Warriors vs. Celtics: Where is the safest place for league games?

The Warriors-Celtics showdown in the NBA Finals kicks off this week in the Bay Area amid a surge in COVID-19 cases that could rival last winter’s omicron surge. But with pandemic health restrictions largely a thing of the past, many Warriors fans will find themselves in at least one of these scenarios: attending an official in-person game or watch party at the Chase Center, attending a game in a crowded bar or restaurant, or cheer alongside family and friends at a private gathering. Learn more about which sites offer the safest route if you’re trying to avoid catching COVID — and which ones are riskier.

Deaths are still well below previous waves in the Bay Area

COVID-19 claims fewer victims in the Bay Area despite the dramatic increase in cases. The region reported an average of three deaths per day for most of May. And although the number of COVID patients requiring intensive care has more than doubled in the past month, critical care capacity is not exhausted. Health experts have said people who want to avoid getting infected should resume aggressive COVID precautions now, if they haven’t already, including wearing masks indoors and avoiding spaces. packed – from busy restaurants and movie theaters to graduation parties. Learn more about coronavirus trends in the Bay Area and California.

Employment levels in SF return to just 3.1% lower than pre-pandemic status

The number of jobs continues to recover from pandemic levels in the San Francisco metro area, which includes San Mateo County, adding 9,900 jobs in April, with unemployment now at 2.2%, according to the latest report. from the comptroller’s office in San Francisco. That leaves total employment at 3.1% below the pre-pandemic level. The report said the “best news” for the city’s economy in April and May was the performance of the hospitality industry, with room occupancy exceeding 70% in the week to May 21 – by far the highest. highest level since before the pandemic.

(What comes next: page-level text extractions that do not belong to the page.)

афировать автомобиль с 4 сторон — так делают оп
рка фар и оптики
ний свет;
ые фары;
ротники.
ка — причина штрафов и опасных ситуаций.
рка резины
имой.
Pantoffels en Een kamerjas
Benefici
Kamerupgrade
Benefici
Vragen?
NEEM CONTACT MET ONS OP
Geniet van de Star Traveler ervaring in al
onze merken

The office sector is less rosy as coronavirus infections rise again and employees continue to work from home. In-person office footfall has stagnated in recent weeks, and BART ridership to downtown remains at less than 30% of normal.

Seniors have lost the battle against COVID at higher rates this winter than last year

Older Americans have lost their lives to COVID-19 during the omicron winter surge at much higher rates than they did last year, despite their strong vaccination levels, according to a New York Times analysis. Having been among the first groups to receive injections and boosters, the elderly were further removed from the initial protection of their injections when the omicron variant arrived with its ability to bypass immune defenses. Almost as many Americans 65 and older died during the four months of the omicron surge as during the six months of the delta variant, which overall tended to cause more severe disease . The elderly still account for an overwhelming share of COVID deaths.

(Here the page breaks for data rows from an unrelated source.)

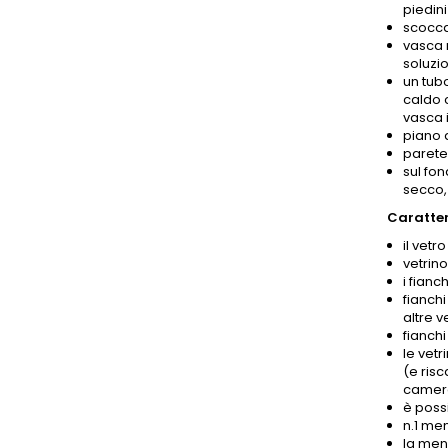
piedini
scocca
vasca m
soluzio
un tub
caldo 
vasca i
piano 
parete 
sul fon
secco,
Caratteri
il vetr
vetrin
i fianc
fianchi
altre v
fianchi
le vetr
(e risc
camera 
è poss
n.1 me
la men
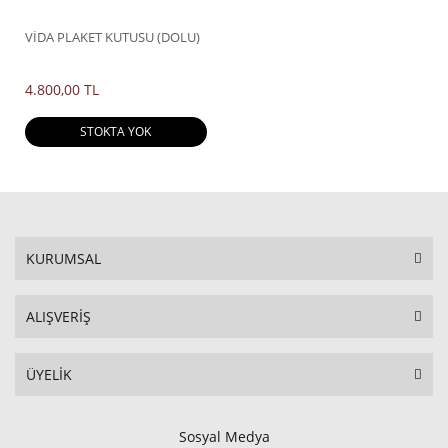
VİDA PLAKET KUTUSU (DOLU)
4.800,00 TL
STOKTA YOK
KURUMSAL
ALIŞVERİŞ
ÜYELİK
Sosyal Medya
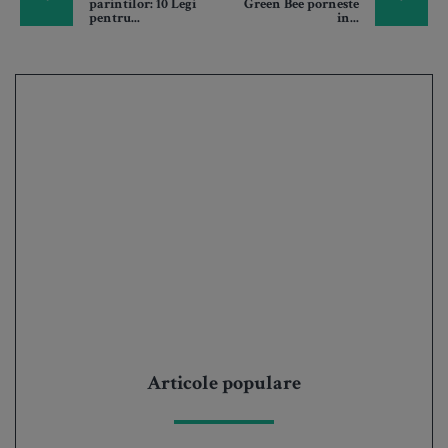
parintilor: 10 Legi
Green Bee porneste
pentru...
in...
Articole populare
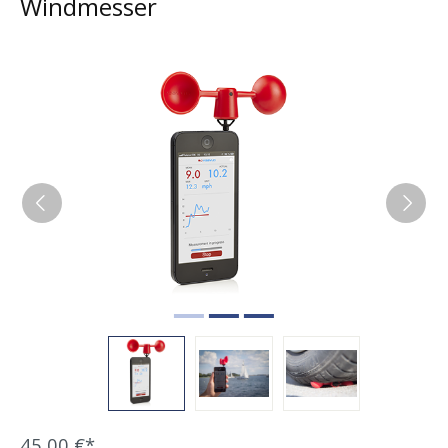
Windmesser
Bildergalerie überspringen
45,00 €*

Risk of lung and respiratory disease doubles for those who have had COVID-19

With increasing numbers of people infected with the coronavirus reporting symptoms of long COVID weeks after having the disease, a study from the Centers for Disease Control and Prevention published on Tuesday finds that survivors of acute COVID-19 are twice as likely to develop a pulmonary embolism or respiratory conditions. The study reviewed the health records of US adult patients from March 2020 to November 2021 and assessed the incidence of 26 conditions often attributable to post-COVID. Among COVID patients 18 years or older, 38% experienced long-lasting COVID conditions, compared to 16% of patients who had not contracted COVID. Conditions included cardiovascular, pulmonary, hematological, renal, endocrine, gastrointestinal, musculoskeletal, neurological, and psychiatric signs and symptoms. The highest incidence was for acute pulmonary embolism and respiratory illnesses, which were twice as common among those who had suffered from COVID-19. The incidence was highest in people aged 65 and older.